Required work: Would you transcribe exactly the lines from the beginning of the records below through the line with "unisex Tha Hoodie Cat", both included, omitting the pictures?

Items listed in a dataset:
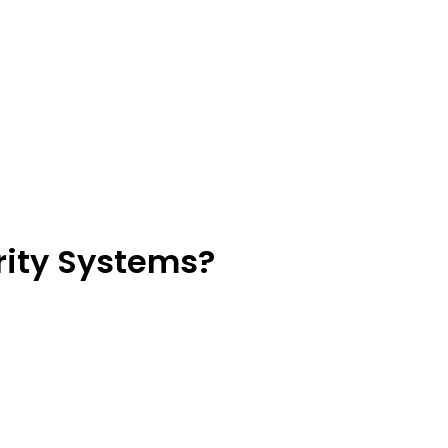
rity Systems?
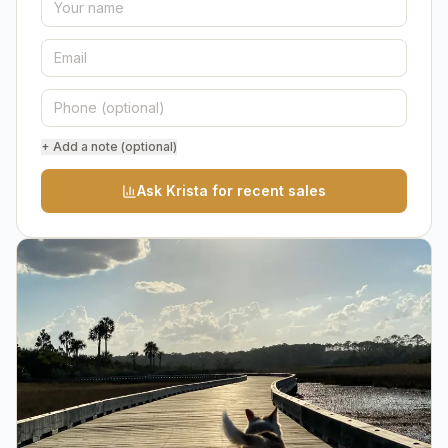
+ Add a note (optional)
Ask Krista for recent sales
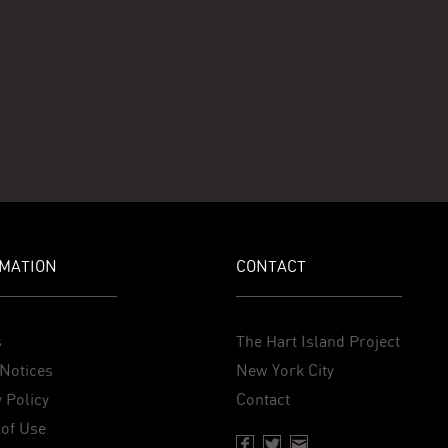
MATION
CONTACT
s
The Hart Island Project
Notices
New York City
 Policy
Contact
of Use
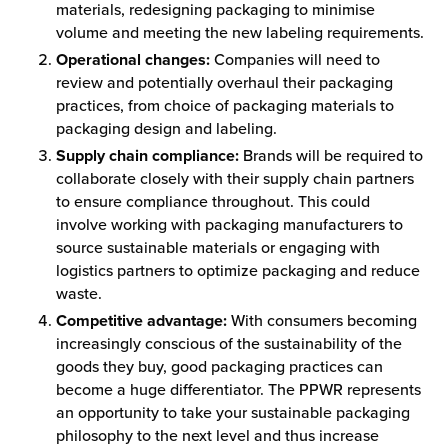
materials, redesigning packaging to minimise
volume and meeting the new labeling requirements.
Operational changes:
Companies will need to
review and potentially overhaul their packaging
practices, from choice of packaging materials to
packaging design and labeling.
Supply chain compliance:
Brands will be required to
collaborate closely with their supply chain partners
to ensure compliance throughout. This could
involve working with packaging manufacturers to
source sustainable materials or engaging with
logistics partners to optimize packaging and reduce
waste.
Competitive advantage:
With consumers becoming
increasingly conscious of the sustainability of the
goods they buy, good packaging practices can
become a huge differentiator. The PPWR represents
an opportunity to take your sustainable packaging
philosophy to the next level and thus increase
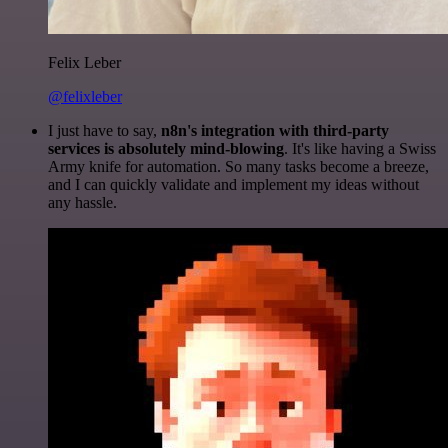
Felix Leber
@felixleber
I just have to say,
n8n's integration with third-party
services is absolutely mind-blowing
. It's like having a Swiss
Army knife for automation. So many tasks become a breeze,
and I can quickly validate and implement my ideas without
any hassle.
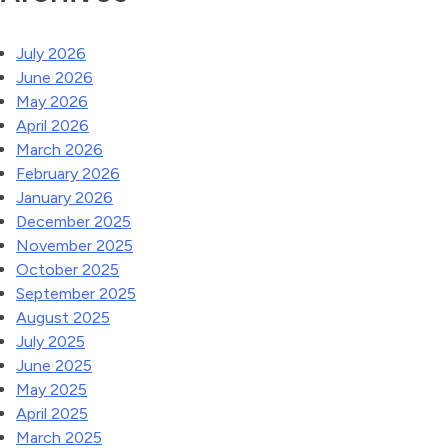
July 2026
June 2026
May 2026
April 2026
March 2026
February 2026
January 2026
December 2025
November 2025
October 2025
September 2025
August 2025
July 2025
June 2025
May 2025
April 2025
March 2025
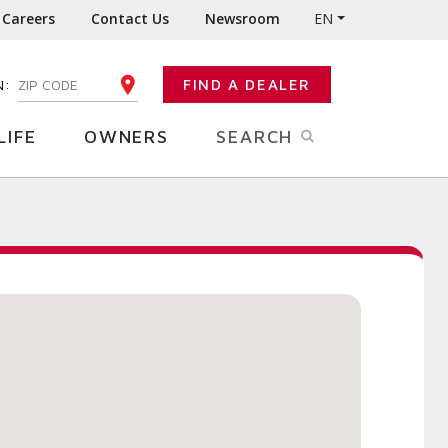
Careers
Contact Us
Newsroom
EN
N:
FIND A DEALER
ENTER YOUR ZIP CODE
LIFE
OWNERS
SEARCH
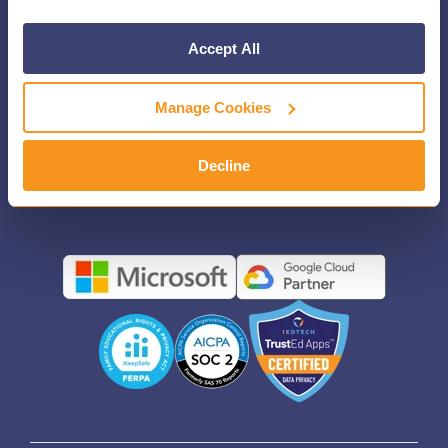
CONTACT US
Accept All
FIND YOUR REP
Manage Cookies
PRESS
LEGAL DISCLOSURE
Decline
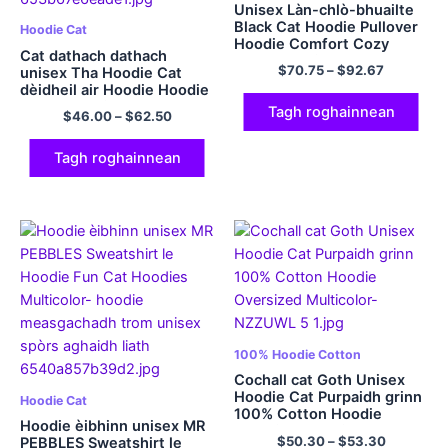
Unisex Làn-chlò-bhuailte
Black Cat Hoodie Pullover
Hoodie Cat
Hoodie Comfort Cozy
Cat dathach dathach
100% Hoodie Cotton
$
70.75
–
$
92.67
unisex Tha Hoodie Cat
320GSM Cotton
dèidheil air Hoodie Hoodie
Casual Multicolor
Tagh roghainnean
$
46.00
–
$
62.50
Tagh roghainnean
100% Hoodie Cotton
Cochall cat Goth Unisex
Hoodie Cat Purpaidh grinn
Hoodie Cat
100% Cotton Hoodie
Hoodie èibhinn unisex MR
Oversized Multicolor
$
50.30
–
$
53.30
PEBBLES Sweatshirt le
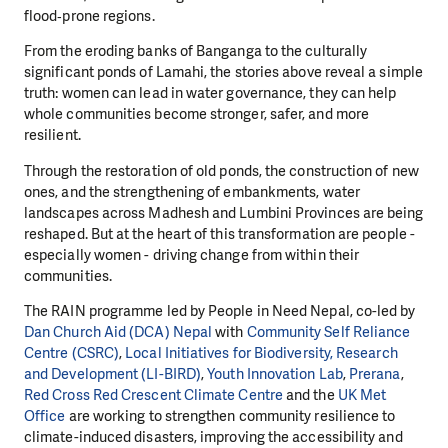
flood‑prone regions.
From the eroding banks of Banganga to the culturally
significant ponds of Lamahi, the stories above reveal a simple
truth: women can lead in water governance, they can help
whole communities become stronger, safer, and more
resilient.
Through the restoration of old ponds, the construction of new
ones, and the strengthening of embankments, water
landscapes across Madhesh and Lumbini Provinces are being
reshaped. But at the heart of this transformation are people -
especially women - driving change from within their
communities.
The RAIN programme led by People in Need Nepal, co-led by
Dan Church Aid (DCA) Nepal
with
Community Self Reliance
Centre (CSRC)
,
Local Initiatives for Biodiversity, Research
and Development (LI-BIRD)
,
Youth Innovation Lab
,
Prerana
,
Red Cross Red Crescent Climate Centre
and the
UK Met
Office
are working to strengthen community resilience to
climate-induced disasters, improving the accessibility and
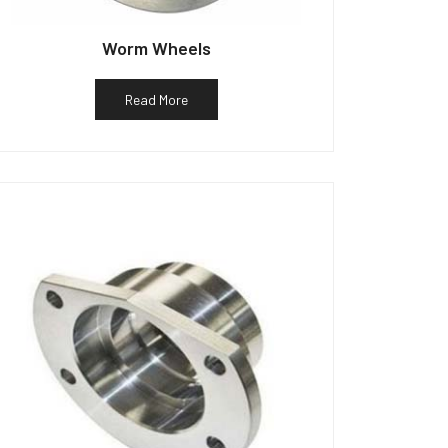
Worm Wheels
Read More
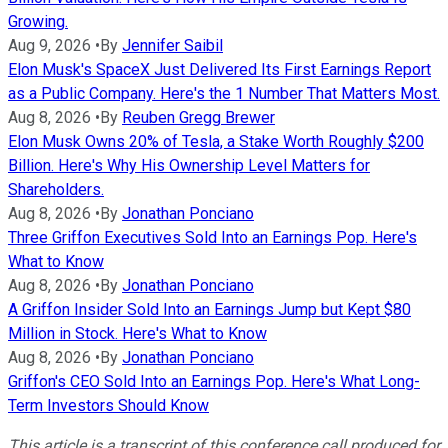
Growing.
Aug 9, 2026
•
By
Jennifer Saibil
Elon Musk's SpaceX Just Delivered Its First Earnings Report
as a Public Company. Here's the 1 Number That Matters Most.
Aug 8, 2026
•
By
Reuben Gregg Brewer
Elon Musk Owns 20% of Tesla, a Stake Worth Roughly $200
Billion. Here's Why His Ownership Level Matters for
Shareholders.
Aug 8, 2026
•
By
Jonathan Ponciano
Three Griffon Executives Sold Into an Earnings Pop. Here's
What to Know
Aug 8, 2026
•
By
Jonathan Ponciano
A Griffon Insider Sold Into an Earnings Jump but Kept $80
Million in Stock. Here's What to Know
Aug 8, 2026
•
By
Jonathan Ponciano
Griffon's CEO Sold Into an Earnings Pop. Here's What Long-
Term Investors Should Know
This article is a transcript of this conference call produced for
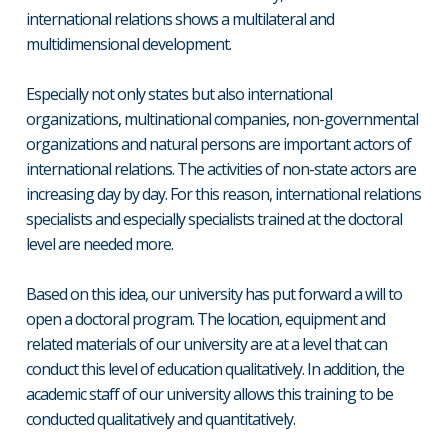
international relations shows a multilateral and
multidimensional development.
Especially not only states but also international
organizations, multinational companies, non-governmental
organizations and natural persons are important actors of
international relations. The activities of non-state actors are
increasing day by day. For this reason, international relations
specialists and especially specialists trained at the doctoral
level are needed more.
Based on this idea, our university has put forward a will to
open a doctoral program. The location, equipment and
related materials of our university are at a level that can
conduct this level of education qualitatively. In addition, the
academic staff of our university allows this training to be
conducted qualitatively and quantitatively.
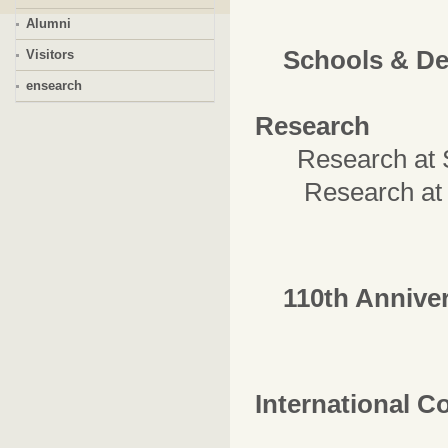
Alumni
Schools & D
Visitors
ensearch
Research
Research at
Research at In
110th Annive
International C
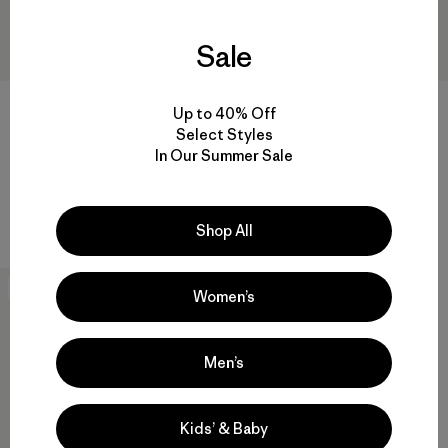
Sale
Up to 40% Off
Select Styles
M's Venga Rock Pants - Short
M's Durable Down Hoody
In Our Summer Sale
$115
$365
Reviews
(42
)
Rating: 4.5 / 5
durable
Shop All
New
Women’s
Men’s
Kids’ & Baby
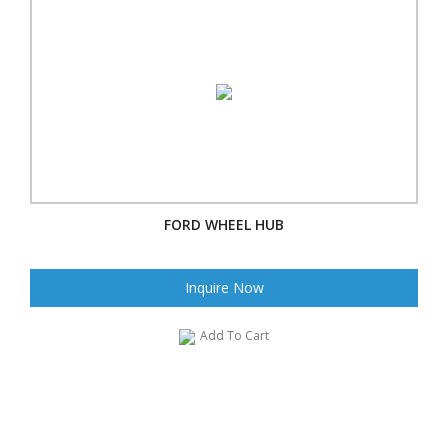
FORD WHEEL HUB
Inquire Now
Add To Cart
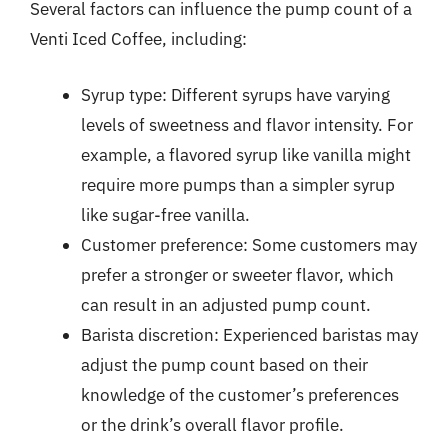
Several factors can influence the pump count of a
Venti Iced Coffee, including:
Syrup type: Different syrups have varying
levels of sweetness and flavor intensity. For
example, a flavored syrup like vanilla might
require more pumps than a simpler syrup
like sugar-free vanilla.
Customer preference: Some customers may
prefer a stronger or sweeter flavor, which
can result in an adjusted pump count.
Barista discretion: Experienced baristas may
adjust the pump count based on their
knowledge of the customer’s preferences
or the drink’s overall flavor profile.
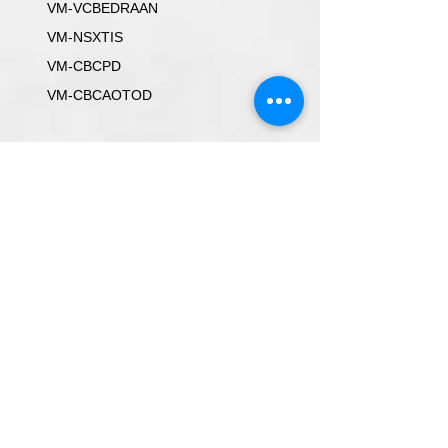
VM-VCBEDRAAN
VM-NSXTIS
VM-CBCPD
VM-CBCAOTOD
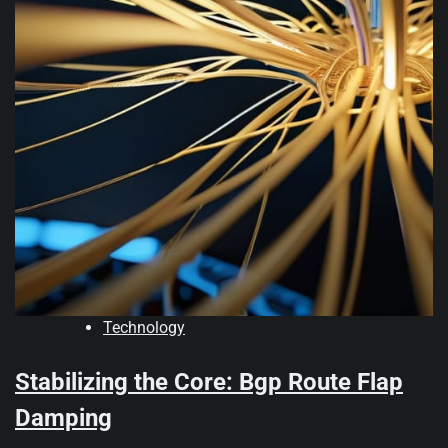
Technology
Stabilizing the Core: Bgp Route Flap
Damping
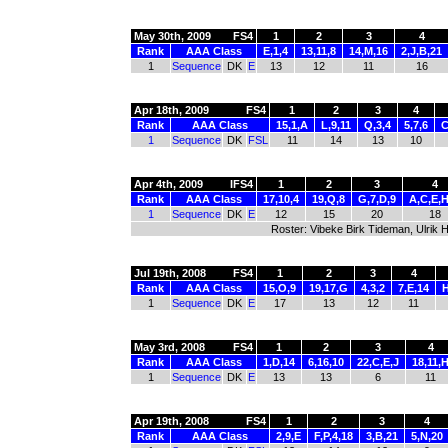
May 30th, 2009
FS4
1
2
3
4
Rank
AAA Class
E,1,4
13,11,8
14,M,16
2,J,B,21
1
Sequence
DK
E
13
12
11
16
Apr 18th, 2009
FS4
1
2
3
4
Rank
AAA Class
15,1,A
L,9,11
Q,3,4
5,7,6
C
1
Sequence
DK
FSL
11
14
13
10
Apr 4th, 2009
IFS4
1
2
3
4
Rank
AAA Class
17,10,4
19,Q,8
G,7,D,9
A,C,E,
1
Sequence
DK
E
12
15
20
18
Roster: Vibeke Birk Tideman, Ulrik
Jul 19th, 2008
FS4
1
2
3
4
Rank
AAA Class
15,O,9
19,17,G
4,3,2
7,E,14
H
1
Sequence
DK
E
17
13
12
11
May 3rd, 2008
FS4
1
2
3
4
Rank
AAA Class
1,D,14
6,16,10
22,C,E,J
18,11,
1
Sequence
DK
E
13
13
6
11
Apr 19th, 2008
FS4
1
2
3
4
Rank
AAA Class
2,9,E
F,P,4,18
3,B,21
5,N,20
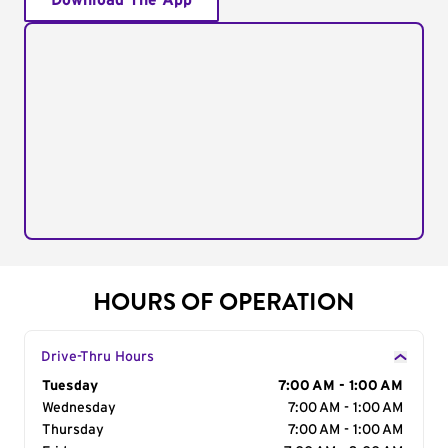
Download The App
HOURS OF OPERATION
Drive-Thru Hours
Day of the Week
Tuesday
Hours
7:00 AM - 1:00 AM
Wednesday
7:00 AM - 1:00 AM
Thursday
7:00 AM - 1:00 AM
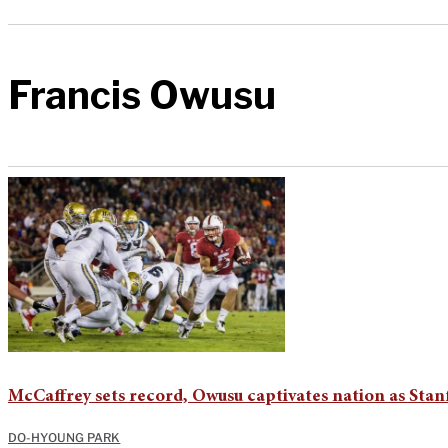
Francis Owusu
McCaffrey sets record, Owusu captivates nation as St
DO-HYOUNG PARK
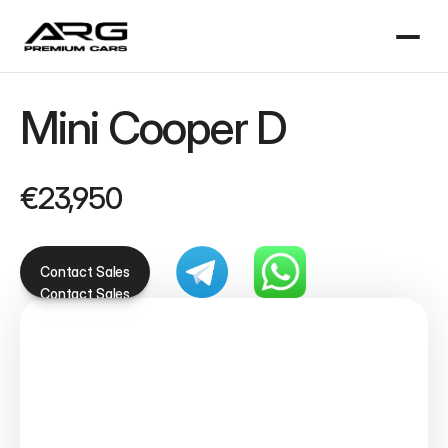
Mini Cooper D
€23,950
Contact Sales
Contact Sales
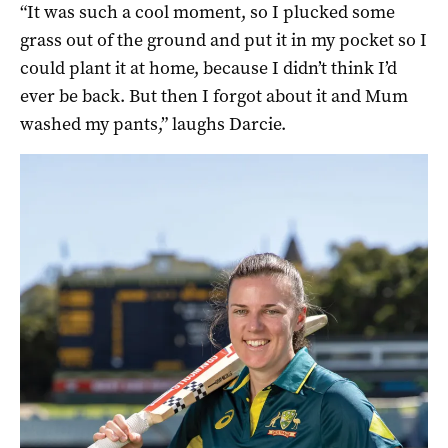
“It was such a cool moment, so I plucked some
grass out of the ground and put it in my pocket so I
could plant it at home, because I didn’t think I’d
ever be back. But then I forgot about it and Mum
washed my pants,” laughs Darcie.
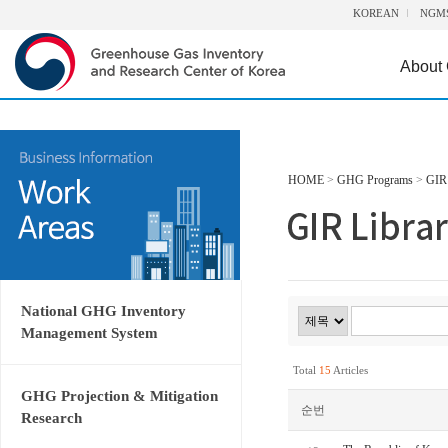
KOREAN
NGM
About
HOME
>
GHG Programs
>
GIR 
National GHG Inventory
Management System
Total
15
Articles
GHG Projection & Mitigation
순번
Research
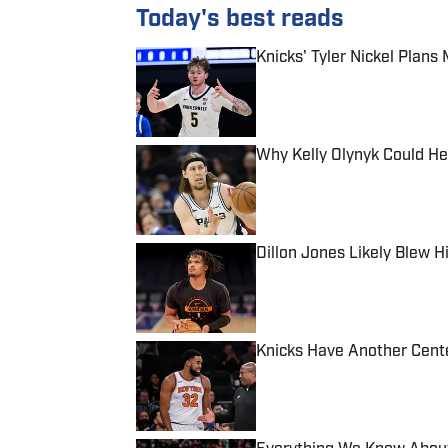
Today's best reads
Knicks' Tyler Nickel Plan
Published by on Invalid Date
Why Kelly Olynyk Could He
Published by on Invalid Date
Dillon Jones Likely Blew H
Published by on Invalid Date
Knicks Have Another Cente
Published by on Invalid Date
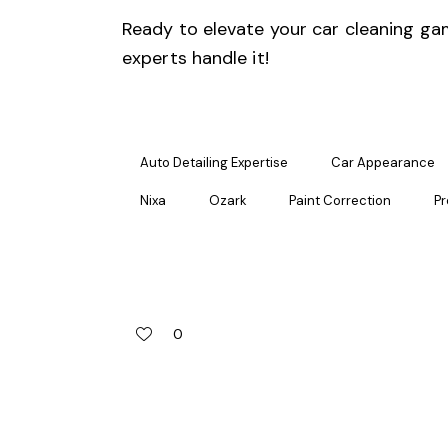
Ready to elevate your
car cleaning
gam
experts handle it!
Auto Detailing Expertise
Car Appearance
Nixa
Ozark
Paint Correction
Pr
0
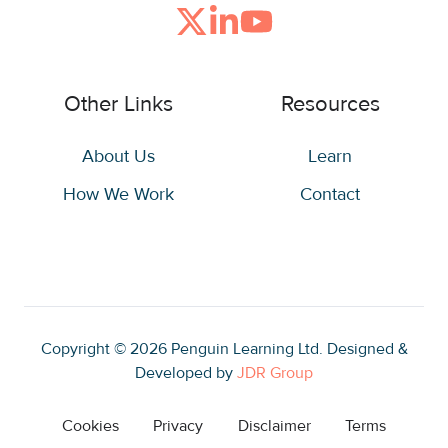
Join
Browse
us
our
on
GitHub
Other Links
Resources
Slack
projects
About Us
Learn
How We Work
Contact
Copyright © 2026
Penguin Learning Ltd. Designed &
Developed by
JDR Group
Cookies
Privacy
Disclaimer
Terms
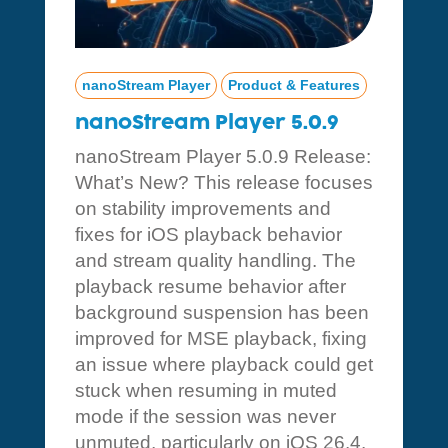
nanoStream Player
Product & Features
nanoStream Player 5.0.9
nanoStream Player 5.0.9 Release:
What’s New? This release focuses
on stability improvements and
fixes for iOS playback behavior
and stream quality handling. The
playback resume behavior after
background suspension has been
improved for MSE playback, fixing
an issue where playback could get
stuck when resuming in muted
mode if the session was never
unmuted, particularly on iOS 26.4.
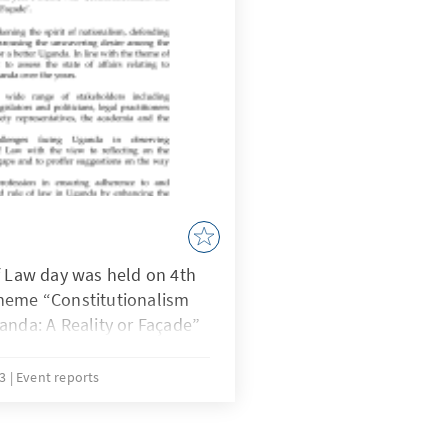
f Law day was held on 4th
heme “Constitutionalism
anda: A Reality or Façade”
13
Event reports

Answer section:
rity Systems?
+ Add a note (optional)
Ask Krista for recent sales
MATION
CONTACT
s
The Hart Island Project
Notices
New York City
 Policy
Contact
of Use
materials, redesigning packaging to minimise
volume and meeting the new labeling requirements.
Operational changes:
Companies will need to
review and potentially overhaul their packaging
practices, from choice of packaging materials to
packaging design and labeling.
Supply chain compliance:
Brands will be required to
collaborate closely with their supply chain partners
to ensure compliance throughout. This could
involve working with packaging manufacturers to
source sustainable materials or engaging with
logistics partners to optimize packaging and reduce
waste.
Competitive advantage:
With consumers becoming
increasingly conscious of the sustainability of the
goods they buy, good packaging practices can
become a huge differentiator. The PPWR represents
an opportunity to take your sustainable packaging
philosophy to the next level and thus increase
Felix Leber
@felixleber
I just have to say,
n8n's integration with third-party
services is absolutely mind-blowing
. It's like having a Swiss
Army knife for automation. So many tasks become a breeze,
and I can quickly validate and implement my ideas without
any hassle.
July 2026
June 2026
May 2026
April 2026
March 2026
February 2026
January 2026
December 2025
November 2025
October 2025
September 2025
August 2025
July 2025
June 2025
May 2025
April 2025
March 2025
Careers
Contact Us
Newsroom
EN
N:
FIND A DEALER
ENTER YOUR ZIP CODE
LIFE
OWNERS
SEARCH
CONTACT US
Accept All
FIND YOUR REP
Manage Cookies
PRESS
LEGAL DISCLOSURE
Decline
Unisex Làn-chlò-bhuailte
Black Cat Hoodie Pullover
Hoodie Cat
Hoodie Comfort Cozy
Cat dathach dathach
100% Hoodie Cotton
$
70.75
–
$
92.67
unisex Tha Hoodie Cat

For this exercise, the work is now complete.